Japanese Culture 101 – White Day

And cringingly, sometimes referred to as ‘St White’s Day’

White-Day-Chocolate-Japan

White day is a celebration that appears to be unique to Japan and Korea.  It was introduced in the 1980s (by brilliant confectionary company executives) to allow men the chance to reciprocate for any chocolate that they may have received from a lady exactly a month earlier during Valentine’s Day. Traditionally, men are expected to repay their gift with a gift worth three times the price!!

A guide for the men:

Step 1: Keep track of the people who gave you chocolate during Valentine’s Day.  It may be difficult as a man to remember back four weeks, but it shouldn’t be too hard, unless you’re a complete Romeo. Also important to recall, what it was that they gave you. Was it ‘giri’ (obligation) chocolate? Or the more serious ‘honmei’ (favourite) chocolate. Actually slightly off-topic, the ‘honmei’ term comes from the horseracing scene. In those circles, it is used to mean ‘the probable winner’, ‘a shoo in’ or ‘the odds on favourite’. Quite interesting using it in relation to a relationship!

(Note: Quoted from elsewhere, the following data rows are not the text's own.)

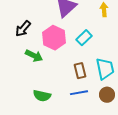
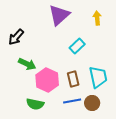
pink hexagon: (54, 38) -> (47, 80), moved
brown circle: (107, 95) -> (92, 103), moved

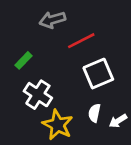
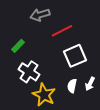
white arrow: (118, 121) -> (90, 84), moved, turned -32

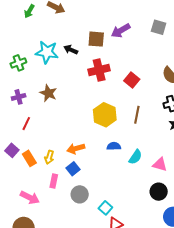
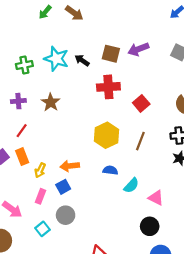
orange rectangle: (29, 158) -> (22, 157), moved
cyan square: (105, 208) -> (42, 229), moved

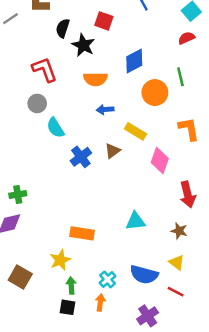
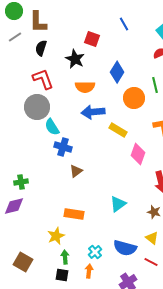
black semicircle: (63, 28) -> (41, 48), moved
blue diamond: (134, 61) -> (117, 72), turned -30
gray circle: (37, 103) -> (37, 107), size x1.6
blue arrow: (105, 110) -> (93, 112), size x1.6
brown triangle: (112, 151) -> (76, 171), moved
blue cross: (81, 157) -> (63, 147), moved, turned -36
cyan triangle: (135, 221) -> (118, 204), turned -30
brown square: (20, 277) -> (23, 262), moved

Step 2: Giri Choco.  Confectioners have made it quite simple for men to buy reciprocal gifts. They produce special (albeit, slightly more expensive) white chocolate/candy, in special white packaging, to make sure you are aware that it is indeed a special White Day gift. No real thought/effort/consideration needs to be taken. They can be grabbed from the giant displays located in prominent locations within any convenience store/supermarket.

Step 3: Honmei Choco. While it has been mentioned that a thrice-fold present is the tradition, it’s not mandatory. There has actually been a bit of a backlash, with cries from image conscious ladies that calorific considerations should be, well, considered. Several hundred grams of chocolate (and all the calories that goes with that sweet, sweet delicious goodness) may be considered excessive. Their voiced preferences were much more materialistic, such as a small sweet treat, and then something material, like a designer handbag.

A guide for the ladies:

Enjoy your present, and at least feign interest/appreciation if it isn’t what you wanted.  At least while still in the presence of the gift-giver.

There was a tale that if you receive a honmei-choco from a girl that you weren’t interested in, you could reject them by giving them white marshmallows, which sounds like a brilliant idea – Soft, sugary, sweet rejection. Could you imagine if more rejections were carried out this way? You apply for a new job, and rather than receiving a condescending letter, you’d receive a small bag of white marshmallows. At least the sudden sugar rush from grief eating would dull the pain. But, asking Japanese friends about this tradition was met with blank faces, so it is possibly just a myth, unfortunately.